I too found out about Ronan and you because of Taylor’s song. I went to the very beginning of the blog and fell in love with Ronan. I watched you on Katie today and there are no words to explain the magnitude of this little boy. I read somewhere that he had a heart of gold, the same color that brings awareness to childhood cancers. Not a coincidence I’m sure. I do have to admit that at one point during the show I got lost in thinking “damn Woody is hot”…there I said it, and there’s no shame in my game. Other bitches were thinking it too!I am the very proud daughter of a breast cancer survivor. I wear pink for my Mama, and will continue to do so. With that said, I’ll add that, were that not the case, I too would be fucking sick of the pink ribbon shit, and secretly sometimes am anyway. It is EVERYWHERE, crammed down your throat, and damn, how many pink ribbon bracelets and shit does one person need? BTW, the pink ribbon that sickens people is the color of Pepto Bismal, which is used for upset stomach and nausea. Again, not a coincidence, but funny as hell nonetheless.
I have been involved with our local Relay For Life for over ten years, and even served on the planning committee for four of those years. I am embarrassed to admit that I blindy assumed that the money raised for the American Cancer Society would be distributed equally among various cancers and used in research. Sadly, after reading this blog, I have been enlightened about the fact that this is not the case. I did some research (which for me just means I read some shit online ) and it basically looks like ACS spends more on advertising and party supplies than childhood cancer. Hmmm, good to know. I will now just donate my funds to Ronan’s foundation, and won’t have to force my lazy ass to walk all night to do so!

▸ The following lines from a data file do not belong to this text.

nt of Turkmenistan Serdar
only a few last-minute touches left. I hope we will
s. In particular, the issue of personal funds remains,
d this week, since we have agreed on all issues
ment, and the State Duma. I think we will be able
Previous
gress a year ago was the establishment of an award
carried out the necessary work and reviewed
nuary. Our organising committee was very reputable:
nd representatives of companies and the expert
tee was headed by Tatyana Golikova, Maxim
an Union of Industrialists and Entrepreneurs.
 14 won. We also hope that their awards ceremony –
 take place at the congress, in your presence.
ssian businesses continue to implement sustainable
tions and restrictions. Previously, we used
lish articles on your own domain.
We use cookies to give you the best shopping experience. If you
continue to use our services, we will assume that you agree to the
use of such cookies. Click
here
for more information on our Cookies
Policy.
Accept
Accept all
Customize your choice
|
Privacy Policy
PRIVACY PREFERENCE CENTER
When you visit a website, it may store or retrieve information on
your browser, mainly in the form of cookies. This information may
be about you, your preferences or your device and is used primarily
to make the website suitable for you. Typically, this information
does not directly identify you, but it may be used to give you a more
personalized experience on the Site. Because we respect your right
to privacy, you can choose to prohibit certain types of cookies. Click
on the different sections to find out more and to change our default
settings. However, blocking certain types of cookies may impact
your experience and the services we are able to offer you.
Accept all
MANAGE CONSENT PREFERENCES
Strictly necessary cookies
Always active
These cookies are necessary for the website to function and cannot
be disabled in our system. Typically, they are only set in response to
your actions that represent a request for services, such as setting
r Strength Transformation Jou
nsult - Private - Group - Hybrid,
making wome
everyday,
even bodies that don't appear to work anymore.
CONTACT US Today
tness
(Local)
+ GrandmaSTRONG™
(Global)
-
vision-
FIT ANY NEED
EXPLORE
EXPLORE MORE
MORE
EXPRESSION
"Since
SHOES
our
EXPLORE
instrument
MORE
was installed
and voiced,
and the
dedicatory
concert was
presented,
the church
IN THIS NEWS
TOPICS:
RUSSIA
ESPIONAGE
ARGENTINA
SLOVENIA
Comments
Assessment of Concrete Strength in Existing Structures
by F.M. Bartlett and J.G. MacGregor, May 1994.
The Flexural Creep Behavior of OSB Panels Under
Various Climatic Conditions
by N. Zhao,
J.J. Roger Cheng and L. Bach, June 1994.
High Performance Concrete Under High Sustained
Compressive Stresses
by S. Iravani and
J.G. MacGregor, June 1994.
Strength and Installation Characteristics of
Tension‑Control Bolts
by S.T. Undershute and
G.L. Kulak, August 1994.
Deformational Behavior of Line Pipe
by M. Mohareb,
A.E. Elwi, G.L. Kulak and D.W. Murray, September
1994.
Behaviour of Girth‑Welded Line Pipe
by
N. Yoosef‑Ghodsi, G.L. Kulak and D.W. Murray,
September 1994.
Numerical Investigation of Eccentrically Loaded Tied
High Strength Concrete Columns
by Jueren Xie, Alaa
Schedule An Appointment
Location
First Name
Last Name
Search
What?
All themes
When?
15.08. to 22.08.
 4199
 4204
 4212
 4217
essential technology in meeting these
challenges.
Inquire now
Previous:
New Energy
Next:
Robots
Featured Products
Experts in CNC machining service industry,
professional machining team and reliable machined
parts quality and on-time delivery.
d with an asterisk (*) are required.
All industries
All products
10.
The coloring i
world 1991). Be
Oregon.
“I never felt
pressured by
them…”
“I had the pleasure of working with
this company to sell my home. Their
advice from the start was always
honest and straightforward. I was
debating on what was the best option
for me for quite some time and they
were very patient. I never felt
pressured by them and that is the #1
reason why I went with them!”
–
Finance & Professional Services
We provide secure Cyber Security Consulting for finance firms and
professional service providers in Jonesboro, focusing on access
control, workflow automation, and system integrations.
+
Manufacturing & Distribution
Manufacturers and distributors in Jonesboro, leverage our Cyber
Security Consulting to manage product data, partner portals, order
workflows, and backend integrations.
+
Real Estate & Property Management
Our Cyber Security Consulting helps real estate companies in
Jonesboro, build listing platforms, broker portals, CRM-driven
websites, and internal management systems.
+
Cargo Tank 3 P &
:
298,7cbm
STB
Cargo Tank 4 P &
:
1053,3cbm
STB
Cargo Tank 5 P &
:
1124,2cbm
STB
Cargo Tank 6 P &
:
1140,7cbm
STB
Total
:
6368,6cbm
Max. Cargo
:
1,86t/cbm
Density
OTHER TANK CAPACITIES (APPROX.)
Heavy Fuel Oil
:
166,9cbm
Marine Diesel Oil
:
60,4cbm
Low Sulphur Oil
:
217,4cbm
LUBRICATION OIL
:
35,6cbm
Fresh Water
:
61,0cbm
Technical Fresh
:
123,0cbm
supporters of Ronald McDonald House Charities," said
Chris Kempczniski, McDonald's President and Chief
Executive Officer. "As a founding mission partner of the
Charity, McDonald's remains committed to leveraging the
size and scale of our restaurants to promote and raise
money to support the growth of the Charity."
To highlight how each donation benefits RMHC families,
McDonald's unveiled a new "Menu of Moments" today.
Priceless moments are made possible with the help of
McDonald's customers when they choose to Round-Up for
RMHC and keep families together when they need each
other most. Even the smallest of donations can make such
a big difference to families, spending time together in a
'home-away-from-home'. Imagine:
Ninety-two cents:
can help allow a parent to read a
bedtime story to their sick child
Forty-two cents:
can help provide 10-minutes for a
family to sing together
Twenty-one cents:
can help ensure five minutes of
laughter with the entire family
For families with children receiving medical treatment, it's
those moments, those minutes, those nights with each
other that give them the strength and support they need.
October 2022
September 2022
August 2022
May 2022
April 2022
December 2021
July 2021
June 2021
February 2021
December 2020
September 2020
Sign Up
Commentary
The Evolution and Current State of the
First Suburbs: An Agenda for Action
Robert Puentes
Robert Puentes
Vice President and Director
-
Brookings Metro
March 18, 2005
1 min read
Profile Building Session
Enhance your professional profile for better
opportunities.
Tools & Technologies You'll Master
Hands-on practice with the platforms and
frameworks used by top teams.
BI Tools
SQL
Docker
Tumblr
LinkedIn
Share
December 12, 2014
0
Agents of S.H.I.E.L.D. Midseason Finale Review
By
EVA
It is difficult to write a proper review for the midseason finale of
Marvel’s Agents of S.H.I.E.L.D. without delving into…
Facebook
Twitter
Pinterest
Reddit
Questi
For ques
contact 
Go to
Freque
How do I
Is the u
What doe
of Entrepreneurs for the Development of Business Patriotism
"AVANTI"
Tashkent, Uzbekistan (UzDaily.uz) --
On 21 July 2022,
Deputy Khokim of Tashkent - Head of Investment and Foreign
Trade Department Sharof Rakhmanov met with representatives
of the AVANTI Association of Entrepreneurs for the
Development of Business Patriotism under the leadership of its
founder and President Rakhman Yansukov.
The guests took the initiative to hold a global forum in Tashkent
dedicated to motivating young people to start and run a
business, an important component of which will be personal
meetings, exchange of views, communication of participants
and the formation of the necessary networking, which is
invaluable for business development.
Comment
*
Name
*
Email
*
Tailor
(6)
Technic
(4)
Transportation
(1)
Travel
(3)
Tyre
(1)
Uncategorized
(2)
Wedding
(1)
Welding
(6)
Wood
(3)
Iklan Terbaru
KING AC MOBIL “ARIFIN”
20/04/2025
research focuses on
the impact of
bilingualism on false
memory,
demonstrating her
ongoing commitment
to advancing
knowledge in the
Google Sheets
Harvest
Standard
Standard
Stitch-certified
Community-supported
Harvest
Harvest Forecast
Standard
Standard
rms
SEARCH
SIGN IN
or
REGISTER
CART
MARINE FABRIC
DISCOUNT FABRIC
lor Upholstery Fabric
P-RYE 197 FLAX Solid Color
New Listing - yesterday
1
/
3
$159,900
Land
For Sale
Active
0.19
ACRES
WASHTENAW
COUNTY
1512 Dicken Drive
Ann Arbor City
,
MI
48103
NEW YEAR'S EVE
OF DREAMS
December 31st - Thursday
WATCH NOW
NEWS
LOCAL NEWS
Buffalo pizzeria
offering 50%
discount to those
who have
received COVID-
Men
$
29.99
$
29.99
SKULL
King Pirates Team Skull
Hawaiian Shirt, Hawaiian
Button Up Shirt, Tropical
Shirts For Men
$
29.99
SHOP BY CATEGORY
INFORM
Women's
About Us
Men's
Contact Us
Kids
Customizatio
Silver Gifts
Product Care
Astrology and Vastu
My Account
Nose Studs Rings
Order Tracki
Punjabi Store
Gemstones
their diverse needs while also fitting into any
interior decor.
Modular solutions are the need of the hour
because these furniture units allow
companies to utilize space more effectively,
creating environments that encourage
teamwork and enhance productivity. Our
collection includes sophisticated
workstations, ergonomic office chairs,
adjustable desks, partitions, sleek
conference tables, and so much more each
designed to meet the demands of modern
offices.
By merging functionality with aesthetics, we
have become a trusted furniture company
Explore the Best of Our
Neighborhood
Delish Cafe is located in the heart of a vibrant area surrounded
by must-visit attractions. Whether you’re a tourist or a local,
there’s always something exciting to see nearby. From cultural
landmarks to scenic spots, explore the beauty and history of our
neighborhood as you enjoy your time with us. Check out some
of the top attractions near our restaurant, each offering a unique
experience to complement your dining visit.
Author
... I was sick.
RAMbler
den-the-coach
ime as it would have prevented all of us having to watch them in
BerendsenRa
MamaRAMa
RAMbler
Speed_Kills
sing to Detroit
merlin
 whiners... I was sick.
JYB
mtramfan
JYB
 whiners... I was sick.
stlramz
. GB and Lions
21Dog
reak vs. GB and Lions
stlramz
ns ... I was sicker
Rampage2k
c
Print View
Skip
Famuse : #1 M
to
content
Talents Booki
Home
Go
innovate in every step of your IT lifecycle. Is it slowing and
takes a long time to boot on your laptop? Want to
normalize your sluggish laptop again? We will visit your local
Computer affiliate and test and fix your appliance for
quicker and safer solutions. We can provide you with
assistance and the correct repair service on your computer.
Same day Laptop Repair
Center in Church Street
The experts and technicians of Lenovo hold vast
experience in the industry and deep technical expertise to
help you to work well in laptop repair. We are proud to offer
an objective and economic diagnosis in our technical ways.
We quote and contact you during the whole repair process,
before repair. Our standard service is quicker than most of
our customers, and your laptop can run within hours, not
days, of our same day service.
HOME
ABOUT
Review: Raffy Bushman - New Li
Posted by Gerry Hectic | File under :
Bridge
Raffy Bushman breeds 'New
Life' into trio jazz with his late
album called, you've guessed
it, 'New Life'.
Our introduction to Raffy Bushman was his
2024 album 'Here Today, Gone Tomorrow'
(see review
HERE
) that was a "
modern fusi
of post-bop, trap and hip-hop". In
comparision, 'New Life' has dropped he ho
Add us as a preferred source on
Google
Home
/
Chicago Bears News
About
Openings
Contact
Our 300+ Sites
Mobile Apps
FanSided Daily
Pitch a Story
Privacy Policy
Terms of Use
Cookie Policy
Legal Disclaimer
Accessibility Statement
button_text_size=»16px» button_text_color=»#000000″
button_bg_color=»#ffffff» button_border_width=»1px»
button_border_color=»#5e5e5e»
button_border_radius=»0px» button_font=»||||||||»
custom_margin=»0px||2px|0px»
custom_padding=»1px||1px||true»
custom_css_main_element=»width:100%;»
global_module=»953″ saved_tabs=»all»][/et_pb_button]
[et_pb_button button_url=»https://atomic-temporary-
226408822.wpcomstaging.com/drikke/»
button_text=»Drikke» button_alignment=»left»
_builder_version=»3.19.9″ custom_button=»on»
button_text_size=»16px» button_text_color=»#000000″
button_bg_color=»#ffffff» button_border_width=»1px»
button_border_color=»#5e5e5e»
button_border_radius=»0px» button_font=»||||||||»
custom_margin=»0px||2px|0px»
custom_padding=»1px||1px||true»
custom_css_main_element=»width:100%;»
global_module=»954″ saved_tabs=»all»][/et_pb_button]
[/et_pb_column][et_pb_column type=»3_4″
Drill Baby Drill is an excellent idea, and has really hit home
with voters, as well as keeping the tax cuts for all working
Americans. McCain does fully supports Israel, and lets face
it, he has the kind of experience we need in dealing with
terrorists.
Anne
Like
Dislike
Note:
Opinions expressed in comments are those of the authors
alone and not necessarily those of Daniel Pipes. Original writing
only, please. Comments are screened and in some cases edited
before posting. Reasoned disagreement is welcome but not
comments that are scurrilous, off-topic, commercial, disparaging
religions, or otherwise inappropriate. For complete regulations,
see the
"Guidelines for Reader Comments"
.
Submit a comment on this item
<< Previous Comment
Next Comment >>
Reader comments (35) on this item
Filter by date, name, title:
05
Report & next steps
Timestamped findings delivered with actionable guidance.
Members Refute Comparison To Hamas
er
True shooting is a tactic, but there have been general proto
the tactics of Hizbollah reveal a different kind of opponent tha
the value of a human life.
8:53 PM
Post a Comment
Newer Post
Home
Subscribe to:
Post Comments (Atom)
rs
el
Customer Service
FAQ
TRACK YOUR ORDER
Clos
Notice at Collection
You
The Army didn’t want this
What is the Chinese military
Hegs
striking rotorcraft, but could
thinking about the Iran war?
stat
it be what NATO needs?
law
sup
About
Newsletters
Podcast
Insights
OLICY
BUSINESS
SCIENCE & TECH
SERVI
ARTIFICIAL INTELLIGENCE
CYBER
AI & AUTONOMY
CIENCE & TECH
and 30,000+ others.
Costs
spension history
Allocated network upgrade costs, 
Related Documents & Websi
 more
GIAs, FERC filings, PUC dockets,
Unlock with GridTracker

I have known of other cancer awareness colors, but never knew about Gold for Childood Cancers, and I am one of the guilty ones that never really gave it much thought. It is never discussed on commercials or in print, and the damn WWF has NEVER turned gold for childhood cancer, although children make up most of their audience AND those tacky ass championship belts that I secretly love are made of gold. I’m sure it’s some fake ass gold, but you see where I’m going!
I did not mean to turn this into a novel, and I don’t even know if you’ll see this Maya. Regardless, I wanted to let you know that, while I don’t always agree 100% with all your beliefs and everything you say, I respect you more than most anybody in my life, and I’m poplular and have a lot of people in my life, so that says a lot:) I have learned so much from you about so many things, and although I’m 43, I want to be just like you when I grow up. I now am more thankful for my boys that are considerably older than yours but are still my babies. I spend less time working on making sure I have the most perfect roses on the street, and more time just actually taking a nice whiff of the bastards! And if I feel like crying for whatever reason, I do it, even if sometimes it’s the ugly cry. And I have learned that it’s okay that the word FUCK has always been my most favorite word ever, because you have taught me that it is fucking versatile!
I will continue to wear pink for my Mama, but will now also wear GOLD for Ronan and his Mama as well. I will continue to follow your story and bring awareness to childhood cancer. I cannot wait to see you move mountains; you, my dear, will change the world!